* **Aim of the exercise**
Set each line of the records down again exactly, please.

* **Data for processing**
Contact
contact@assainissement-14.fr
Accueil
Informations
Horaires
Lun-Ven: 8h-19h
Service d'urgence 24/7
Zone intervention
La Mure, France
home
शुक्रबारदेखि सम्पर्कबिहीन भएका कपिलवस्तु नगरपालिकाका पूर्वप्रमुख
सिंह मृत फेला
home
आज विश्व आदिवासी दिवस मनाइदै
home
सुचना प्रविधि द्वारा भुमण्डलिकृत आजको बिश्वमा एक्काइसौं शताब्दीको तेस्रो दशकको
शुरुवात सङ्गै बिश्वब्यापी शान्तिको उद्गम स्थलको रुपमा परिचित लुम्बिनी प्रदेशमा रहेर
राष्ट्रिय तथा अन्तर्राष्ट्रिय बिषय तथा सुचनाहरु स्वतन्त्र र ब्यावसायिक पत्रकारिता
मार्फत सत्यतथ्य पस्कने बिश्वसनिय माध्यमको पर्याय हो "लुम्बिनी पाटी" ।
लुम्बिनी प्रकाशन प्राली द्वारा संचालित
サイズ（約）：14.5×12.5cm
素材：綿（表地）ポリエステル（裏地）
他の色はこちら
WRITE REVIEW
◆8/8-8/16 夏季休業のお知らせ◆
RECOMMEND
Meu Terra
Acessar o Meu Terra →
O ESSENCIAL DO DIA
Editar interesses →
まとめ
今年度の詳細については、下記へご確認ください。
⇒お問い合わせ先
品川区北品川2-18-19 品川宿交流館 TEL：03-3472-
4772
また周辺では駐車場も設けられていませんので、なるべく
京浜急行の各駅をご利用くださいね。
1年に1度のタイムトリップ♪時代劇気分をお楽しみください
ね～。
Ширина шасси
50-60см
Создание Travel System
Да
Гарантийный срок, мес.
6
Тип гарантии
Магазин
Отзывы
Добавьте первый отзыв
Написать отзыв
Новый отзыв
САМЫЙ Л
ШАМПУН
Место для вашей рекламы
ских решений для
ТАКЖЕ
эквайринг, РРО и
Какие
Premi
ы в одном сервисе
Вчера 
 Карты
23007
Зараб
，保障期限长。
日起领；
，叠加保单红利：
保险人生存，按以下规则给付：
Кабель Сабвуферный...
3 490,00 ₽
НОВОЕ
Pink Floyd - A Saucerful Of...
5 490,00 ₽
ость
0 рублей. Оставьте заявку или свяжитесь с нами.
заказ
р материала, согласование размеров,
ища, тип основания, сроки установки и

* **Expected answer**
Contact
contact@assainissement-14.fr
Accueil
Informations
Horaires
Lun-Ven: 8h-19h
Service d'urgence 24/7
Zone intervention
La Mure, France
home
शुक्रबारदेखि सम्पर्कबिहीन भएका कपिलवस्तु नगरपालिकाका पूर्वप्रमुख
सिंह मृत फेला
home
आज विश्व आदिवासी दिवस मनाइदै
home
सुचना प्रविधि द्वारा भुमण्डलिकृत आजको बिश्वमा एक्काइसौं शताब्दीको तेस्रो दशकको
शुरुवात सङ्गै बिश्वब्यापी शान्तिको उद्गम स्थलको रुपमा परिचित लुम्बिनी प्रदेशमा रहेर
राष्ट्रिय तथा अन्तर्राष्ट्रिय बिषय तथा सुचनाहरु स्वतन्त्र र ब्यावसायिक पत्रकारिता
मार्फत सत्यतथ्य पस्कने बिश्वसनिय माध्यमको पर्याय हो "लुम्बिनी पाटी" ।
लुम्बिनी प्रकाशन प्राली द्वारा संचालित
サイズ（約）：14.5×12.5cm
素材：綿（表地）ポリエステル（裏地）
他の色はこちら
WRITE REVIEW
◆8/8-8/16 夏季休業のお知らせ◆
RECOMMEND
Meu Terra
Acessar o Meu Terra →
O ESSENCIAL DO DIA
Editar interesses →
まとめ
今年度の詳細については、下記へご確認ください。
⇒お問い合わせ先
品川区北品川2-18-19 品川宿交流館 TEL：03-3472-
4772
また周辺では駐車場も設けられていませんので、なるべく
京浜急行の各駅をご利用くださいね。
1年に1度のタイムトリップ♪時代劇気分をお楽しみください
ね～。
Ширина шасси
50-60см
Создание Travel System
Да
Гарантийный срок, мес.
6
Тип гарантии
Магазин
Отзывы
Добавьте первый отзыв
Написать отзыв
Новый отзыв
САМЫЙ Л
ШАМПУН
Место для вашей рекламы
ских решений для
ТАКЖЕ
эквайринг, РРО и
Какие
Premi
ы в одном сервисе
Вчера 
 Карты
23007
Зараб
，保障期限长。
日起领；
，叠加保单红利：
保险人生存，按以下规则给付：
Кабель Сабвуферный...
3 490,00 ₽
НОВОЕ
Pink Floyd - A Saucerful Of...
5 490,00 ₽
ость
0 рублей. Оставьте заявку или свяжитесь с нами.
заказ
р материала, согласование размеров,
ища, тип основания, сроки установки и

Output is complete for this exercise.